Solving friction during checkout can often feel like the whack-a-mole game — as soon as one problem is taken care of, another one pops right up someplace else.

Hull said that “as the technology evolves and the capabilities evolve, the ability to address some of those friction points have to evolve too,” noting that for cross-border transactions, payment types, currency types and language contribute heavily to cart abandonment.

When it comes to supporting a preferred language, Hull added that “it’s not enough just to have the cart be in a local language but the site needs to be in that same local language if you’re really going to drive the experience that you need.”

Returns also pose a significant challenge in the cross-border space.

Not only is it expensive to facilitate returns, but when trying to do that globally merchants face additional challenges such as dealing with customs and the time it takes to get items back to where they came from.

Hull said FedEx’s recent acquisition of GENCO has developed reverse logistics solutions that are unique to the cross-border space, making it both easier and more affordable for its merchant partners.

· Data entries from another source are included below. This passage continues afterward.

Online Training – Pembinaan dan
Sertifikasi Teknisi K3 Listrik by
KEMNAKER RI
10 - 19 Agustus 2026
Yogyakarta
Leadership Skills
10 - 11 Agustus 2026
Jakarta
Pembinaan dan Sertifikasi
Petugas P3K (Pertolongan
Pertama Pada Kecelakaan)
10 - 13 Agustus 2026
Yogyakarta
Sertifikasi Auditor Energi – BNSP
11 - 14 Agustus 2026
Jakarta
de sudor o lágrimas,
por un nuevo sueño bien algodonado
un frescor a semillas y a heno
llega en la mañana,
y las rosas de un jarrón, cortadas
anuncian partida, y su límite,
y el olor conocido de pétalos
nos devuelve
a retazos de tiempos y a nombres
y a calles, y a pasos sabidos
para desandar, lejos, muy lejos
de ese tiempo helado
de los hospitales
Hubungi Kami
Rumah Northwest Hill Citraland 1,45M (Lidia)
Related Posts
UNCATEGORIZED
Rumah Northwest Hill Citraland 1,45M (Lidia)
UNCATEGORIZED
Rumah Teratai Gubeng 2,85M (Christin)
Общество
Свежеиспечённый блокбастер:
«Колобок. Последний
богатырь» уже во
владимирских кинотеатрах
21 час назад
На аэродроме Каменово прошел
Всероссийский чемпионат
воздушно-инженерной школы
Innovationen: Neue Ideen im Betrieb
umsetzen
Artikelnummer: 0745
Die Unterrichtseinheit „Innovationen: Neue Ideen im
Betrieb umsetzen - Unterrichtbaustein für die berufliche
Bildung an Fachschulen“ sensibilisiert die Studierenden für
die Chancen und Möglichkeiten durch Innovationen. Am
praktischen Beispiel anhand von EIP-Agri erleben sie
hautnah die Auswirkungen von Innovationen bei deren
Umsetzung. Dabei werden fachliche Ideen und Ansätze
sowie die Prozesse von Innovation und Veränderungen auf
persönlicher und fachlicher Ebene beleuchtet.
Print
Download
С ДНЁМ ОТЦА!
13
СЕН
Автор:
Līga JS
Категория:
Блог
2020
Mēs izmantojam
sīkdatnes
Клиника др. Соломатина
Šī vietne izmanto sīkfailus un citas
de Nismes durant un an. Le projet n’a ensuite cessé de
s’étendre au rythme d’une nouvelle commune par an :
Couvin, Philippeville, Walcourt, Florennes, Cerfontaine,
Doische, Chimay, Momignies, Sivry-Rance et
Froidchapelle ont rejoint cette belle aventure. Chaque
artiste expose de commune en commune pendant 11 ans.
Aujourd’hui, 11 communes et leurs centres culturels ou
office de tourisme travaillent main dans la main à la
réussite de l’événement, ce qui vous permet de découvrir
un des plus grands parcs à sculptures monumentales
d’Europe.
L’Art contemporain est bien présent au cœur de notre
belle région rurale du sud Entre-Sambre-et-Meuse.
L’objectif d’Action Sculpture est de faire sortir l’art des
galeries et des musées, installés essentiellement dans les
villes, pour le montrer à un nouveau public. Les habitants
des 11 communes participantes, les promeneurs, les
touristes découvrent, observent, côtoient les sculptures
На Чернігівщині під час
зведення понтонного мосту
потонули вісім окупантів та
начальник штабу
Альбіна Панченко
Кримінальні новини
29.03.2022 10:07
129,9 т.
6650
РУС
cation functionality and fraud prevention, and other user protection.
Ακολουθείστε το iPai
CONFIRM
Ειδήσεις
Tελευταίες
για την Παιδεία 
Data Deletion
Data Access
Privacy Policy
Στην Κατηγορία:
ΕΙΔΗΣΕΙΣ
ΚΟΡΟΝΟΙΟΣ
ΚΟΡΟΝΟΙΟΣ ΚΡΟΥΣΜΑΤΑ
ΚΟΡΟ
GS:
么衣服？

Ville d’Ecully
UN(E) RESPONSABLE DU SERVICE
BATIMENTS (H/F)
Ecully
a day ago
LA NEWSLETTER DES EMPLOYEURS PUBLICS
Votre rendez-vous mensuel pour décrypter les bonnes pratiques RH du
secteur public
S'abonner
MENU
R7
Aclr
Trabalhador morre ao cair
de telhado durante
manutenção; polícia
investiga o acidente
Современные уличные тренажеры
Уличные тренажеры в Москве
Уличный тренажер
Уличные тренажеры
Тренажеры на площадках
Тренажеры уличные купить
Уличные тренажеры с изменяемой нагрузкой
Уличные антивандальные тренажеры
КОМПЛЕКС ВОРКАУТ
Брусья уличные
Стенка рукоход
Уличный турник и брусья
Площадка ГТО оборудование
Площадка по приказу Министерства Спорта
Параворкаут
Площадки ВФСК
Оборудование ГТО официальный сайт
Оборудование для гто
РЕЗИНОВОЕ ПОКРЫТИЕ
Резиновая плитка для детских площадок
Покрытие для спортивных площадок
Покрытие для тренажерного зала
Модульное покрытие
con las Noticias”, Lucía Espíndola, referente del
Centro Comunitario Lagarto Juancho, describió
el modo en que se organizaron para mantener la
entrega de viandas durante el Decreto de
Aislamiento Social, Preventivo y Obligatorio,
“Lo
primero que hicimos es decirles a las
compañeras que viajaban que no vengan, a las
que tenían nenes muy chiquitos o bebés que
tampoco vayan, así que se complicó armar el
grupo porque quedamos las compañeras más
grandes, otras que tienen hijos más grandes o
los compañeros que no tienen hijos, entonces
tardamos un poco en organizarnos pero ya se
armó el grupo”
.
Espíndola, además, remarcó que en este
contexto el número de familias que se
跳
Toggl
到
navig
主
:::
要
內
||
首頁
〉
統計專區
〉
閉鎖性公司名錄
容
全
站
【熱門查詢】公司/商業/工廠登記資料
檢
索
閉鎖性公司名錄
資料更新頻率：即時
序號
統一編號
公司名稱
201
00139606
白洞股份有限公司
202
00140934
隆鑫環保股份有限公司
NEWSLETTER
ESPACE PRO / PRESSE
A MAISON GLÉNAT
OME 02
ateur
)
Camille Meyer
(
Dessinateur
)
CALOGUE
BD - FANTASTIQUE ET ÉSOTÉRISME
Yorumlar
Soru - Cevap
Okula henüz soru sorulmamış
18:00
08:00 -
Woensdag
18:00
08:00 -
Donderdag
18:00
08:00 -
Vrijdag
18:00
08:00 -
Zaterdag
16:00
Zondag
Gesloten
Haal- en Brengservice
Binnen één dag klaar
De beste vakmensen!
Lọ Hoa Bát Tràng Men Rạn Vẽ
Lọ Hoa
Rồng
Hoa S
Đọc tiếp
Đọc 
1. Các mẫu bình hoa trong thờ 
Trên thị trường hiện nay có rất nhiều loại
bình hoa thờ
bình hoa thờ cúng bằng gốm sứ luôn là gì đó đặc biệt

CAN THE FEDEX SHOPPING CART DELIVER?

Any merchant online is a merchant that is open for cross-border business, since they can be found by anyone with access to a browser and the Internet.

“If they’re not dealing with international today, they’re going to be in the very near future if nothing else than from a defensive standpoint from offshore sites,” Hull said, emphasizing that domestic merchants must consider how to address the cross-border momentum, especially with more European and Asian sites looking to expand their reach into the U.S. market.

Cross-border isn’t just about catering to a customer that is looking to buy from somewhere other than her local market, but about staying competitive as the world of commerce grows ever flatter.

FedEx CrossBorder’s offering hopes to solve for the complexities that come with making the shift to cross-border – democratizing the ability for both small and large merchants to offer great service to global customers – and putting numbers to the opportunity.

All that a merchant needs to do to size up the cross-border opportunity is visit FedEx’s CrossBorder website. There, they can enter the number of visitors that visit their own sites with non-U.S. IP addresses. FedEx will return an estimate of what their likely revenue streams might be based on their industry.

“What most merchants will see is a significantly higher revenue per unique visitor coming from those international IP addresses than they see from domestic IP addresses,” Hull said.

But only if they can covert those visitors to buyers. That’s where they can visit the BlueSnap site and walk through (in less than 5 minutes) the Checkout Conversion Calculator. That will provide an estimate of how optimized – or not – they are to see those sales hit their bottom line.

Together, merchants will be armed to serve a customer that’s willing and able to buy and to pay – and often without price concessions.

“When you marry our capabilities together with that broad range of transportation solutions, it really gives a very powerful capability for our customers,” Hull noted.